I'm trying to understand the stability analysis for a map of the form $$(x_{n+1}, y_{n+1}) = A(x_n,y_n)$$
Where A is a 2x2 matrix - assumed to be diagonalisable and with distinct eigenvalues. I understand there are two cases to consider:
- If $\lambda_1$ and $\lambda_2$ are real then it's clear that the general solution is $v_n = (\lambda)^n v_0$ and this is clearly stable iff $|\lambda|$ are both less than 1.
- If If $\lambda_1$ and $\lambda_2$ are a complex conjugate pair then we can write the general solution in polar coordinates (as seen here http://math.colgate.edu/~wweckesser/math312Spring05/handouts/Linear2DMaps.pdf) to a vector proportional to $r^n$ where $r = |\lambda|$ and again this is stable iff $r<1$.

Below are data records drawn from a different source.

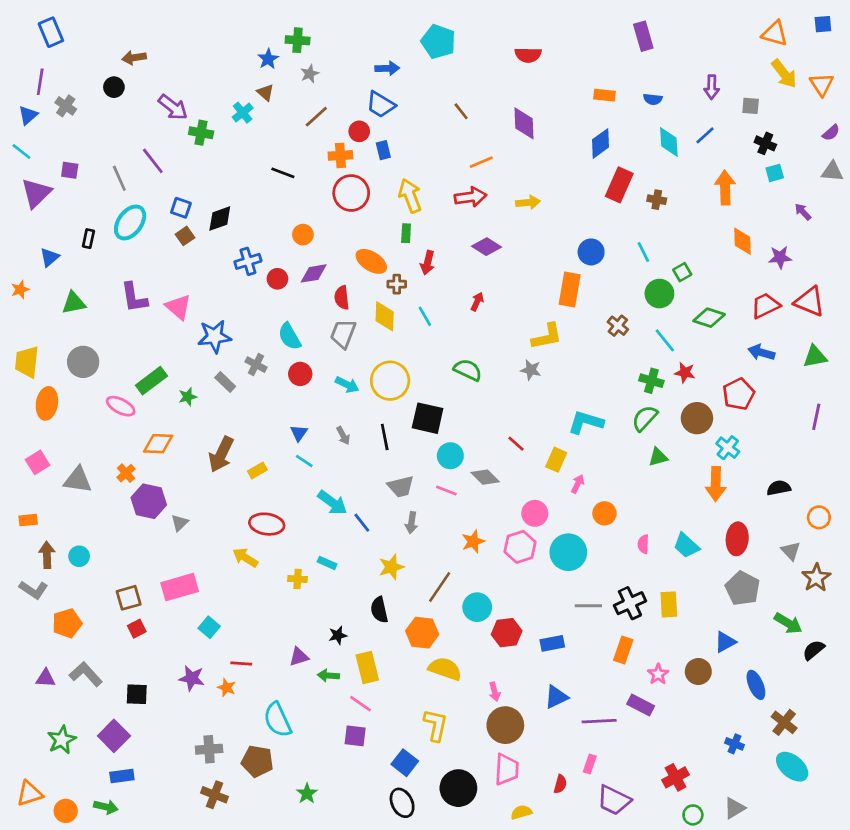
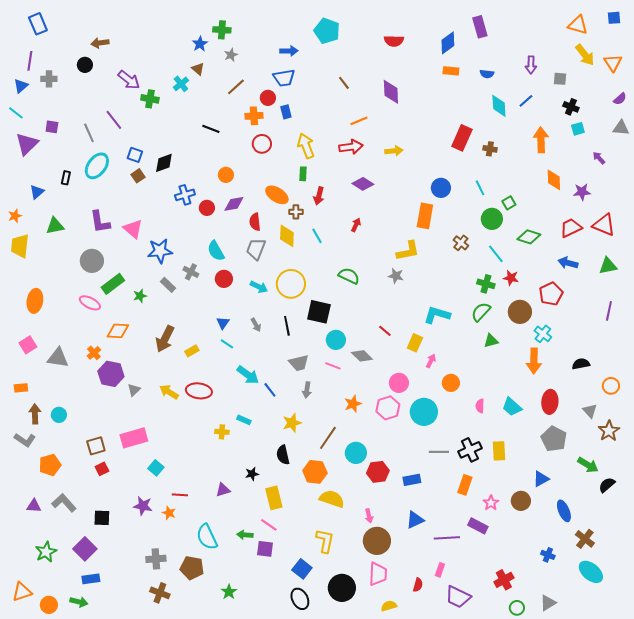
blue trapezoid: (381, 105) -> (284, 78), turned -40
gray cross: (66, 106) -> (49, 79), turned -35
blue diamond: (600, 143) -> (448, 43), moved
red circle: (351, 193) -> (262, 144), size x0.7
yellow trapezoid: (27, 362) -> (20, 246), moved
gray circle: (83, 362) -> (92, 261), moved
yellow arrow: (245, 558) -> (169, 392), moved
green arrow: (328, 676) -> (245, 535), moved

Now my confusion comes from looking at the stability of an area preserving map (E.g. the standard map http://mathworld.wolfram.com/StandardMap.html). In such a case the characteristic polynomial is: $$p(\lambda) = \lambda^2 - Tr(A)\lambda + 1$$
It's claimed in the mathworld article that $Tr(A) < 2$ i.e. the real parts of the conjugate pair are less than 1. Whereas with the stability analysis outlined above it would seem that the fixed points of an area preserving map are marginally stable as their eigenvalues lie on the unit disk?
Thanks for any help with understanding this difference!

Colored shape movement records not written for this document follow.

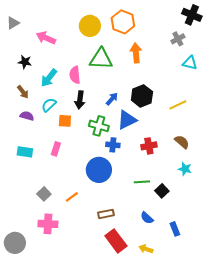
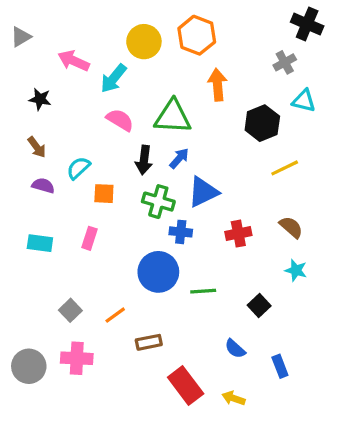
green triangle: (101, 59) -> (173, 117), moved
pink semicircle: (75, 75) -> (120, 120), turned 126
cyan arrow: (49, 78) -> (114, 78), moved
black hexagon: (142, 96) -> (262, 123), moved
black arrow: (80, 100) -> (144, 160), moved
green line: (142, 182) -> (203, 291), moved
brown rectangle: (106, 214) -> (149, 342), moved
gray circle: (15, 243) -> (29, 366), moved

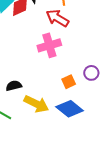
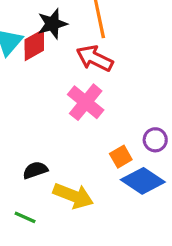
pink cross: (49, 45) -> (86, 102), turned -30
blue diamond: (70, 109) -> (143, 181), moved

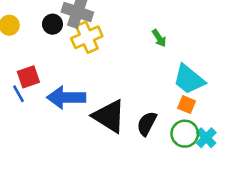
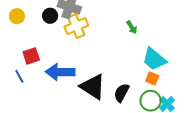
blue line: (18, 94) -> (19, 76), moved

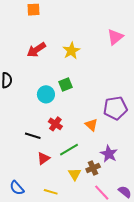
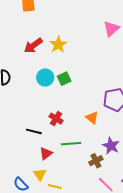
yellow star: (71, 51) -> (58, 45), moved
cyan circle: (46, 94) -> (45, 78), moved
green line: (69, 150) -> (71, 144), turned 30
yellow triangle: (75, 174) -> (40, 174), moved

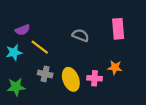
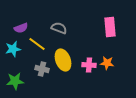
gray semicircle: (81, 35) -> (59, 28), moved
pink cross: (94, 78) -> (89, 65), moved
yellow ellipse: (71, 79) -> (63, 60), moved

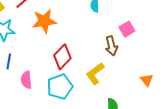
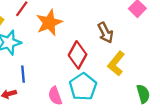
brown arrow: (111, 46) -> (105, 33), moved
pink semicircle: (26, 80) -> (55, 96), moved

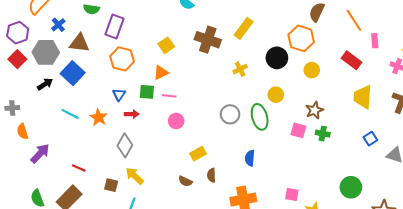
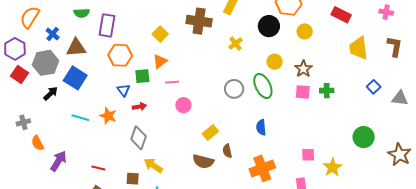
green square: (147, 92) -> (142, 76), moved
brown star: (314, 110) -> (303, 69), moved
brown semicircle: (185, 181) -> (203, 161), size x1.5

In linear area-preserving maps the product of the eigenvalues (i.e. the determinant) lies on the unit circle. This does not imply that all the eigenvalues lie on the unit circle. You can have two real values, one within the unit circle and one outside of it. The sum of the eigenvalues (the trace of the matrix) will tell you whether or not this is the case.